I’m new to HTM and I want to use it for anomaly detection to decide for a preventive maintenance.

I think that I have the basic understanding of the model but still can’t tell what technique should I use to chose the right variables to be fed to the model

How many variables are you considering? Its generally advised not to have more than 4 or 5 in a single model, and sometimes best to have a separate model for each one. There is a process for this called swarming which is a guided search for optimal parameter values, including which variables contribute to better predictions. Here’s a link to the docs on it:

Actually, I don’t have the data yet as I’m proposing HTM for anomaly detection as a solution for incident prediction problem, but I’m assuming the number variables will be much greater than 4 or 5.

But now I have two questions

First, what if the variables for some reason, each one separately (in a single model) won’t predict an anomaly (in any of the models) and in a multivariant model it would predict an anomaly?

Second, if I had a single model for each variable how would I combine the result of each model to have only one score for anomaly?

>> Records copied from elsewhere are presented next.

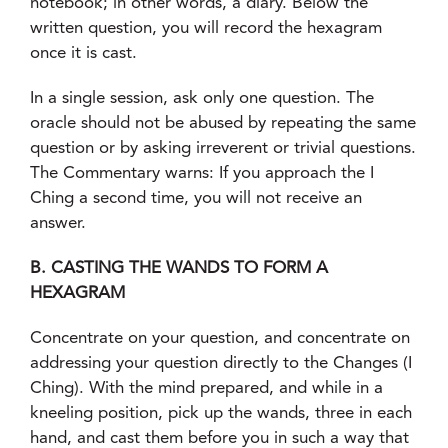
notebook; in other words, a diary. Below the
written question, you will record the hexagram
once it is cast.
In a single session, ask only one question. The
oracle should not be abused by repeating the same
question or by asking irreverent or trivial questions.
The Commentary warns: If you approach the I
Ching a second time, you will not receive an
answer.
B. CASTING THE WANDS TO FORM A
HEXAGRAM
Concentrate on your question, and concentrate on
addressing your question directly to the Changes (I
Ching). With the mind prepared, and while in a
kneeling position, pick up the wands, three in each
hand, and cast them before you in such a way that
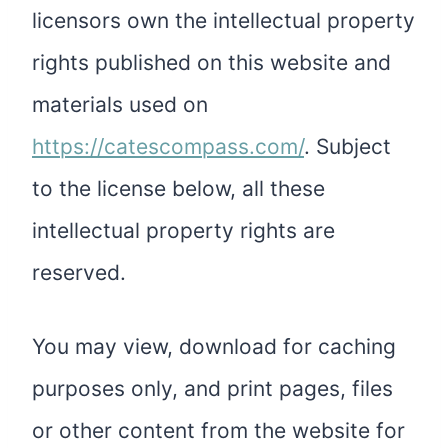
licensors own the intellectual property
rights published on this website and
materials used on
https://catescompass.com/
. Subject
to the license below, all these
intellectual property rights are
reserved.
You may view, download for caching
purposes only, and print pages, files
or other content from the website for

This is certainly possible. With separate models for each variable those models would only tell you if that one variable was acting strangely. Important to understand is that when multiple variables are included in a single model they are concatenated together and fed into the system, so the anomalies produced by that model would tell you that the collection of variables as whole was acting strangely, but it wouldn’t be possible to say which ones or which combinations are the culprits precisely. Ideally having both single-variate and multi-variate models could offer the most insight, so when the multi model was anomalous you could check the single models for which were doing so.

I don’t think there’s any rule of thumb for how to do this. I think your intuition as the one who understands what you’re modeling would be the way to go. Most simply you could average each of the different anomaly scores to get one overall anomaly metric.

for count, record in enumerate(reader):
if count >= numRecords: break
# Convert data string into Python date object.
dateString = datetime.datetime.strptime(record[0], "%m/%d/%y %H:%M")
# Convert data value string into float.
consumption = float(record[1])
# To encode, we need to provide zero-filled numpy arrays for the encoders
# to populate.
timeOfDayBits = numpy.zeros(timeOfDayEncoder.getWidth())
weekendBits = numpy.zeros(weekendEncoder.getWidth())
consumptionBits = numpy.zeros(scalarEncoder.getWidth())
# Now we call the encoders to create bit representations for each value.
timeOfDayEncoder.encodeIntoArray(dateString, timeOfDayBits)
weekendEncoder.encodeIntoArray(dateString, weekendBits)
scalarEncoder.encodeIntoArray(consumption, consumptionBits)
# Concatenate all these encodings into one large encoding for Spatial
# Pooling.
encoding = numpy.concatenate(
[timeOfDayBits, weekendBits, consumptionBits]
)

The numpy.concatenate here combines the separate encodings from the 3 fields (timeOfDayBits, weekendBits, consumptionBits)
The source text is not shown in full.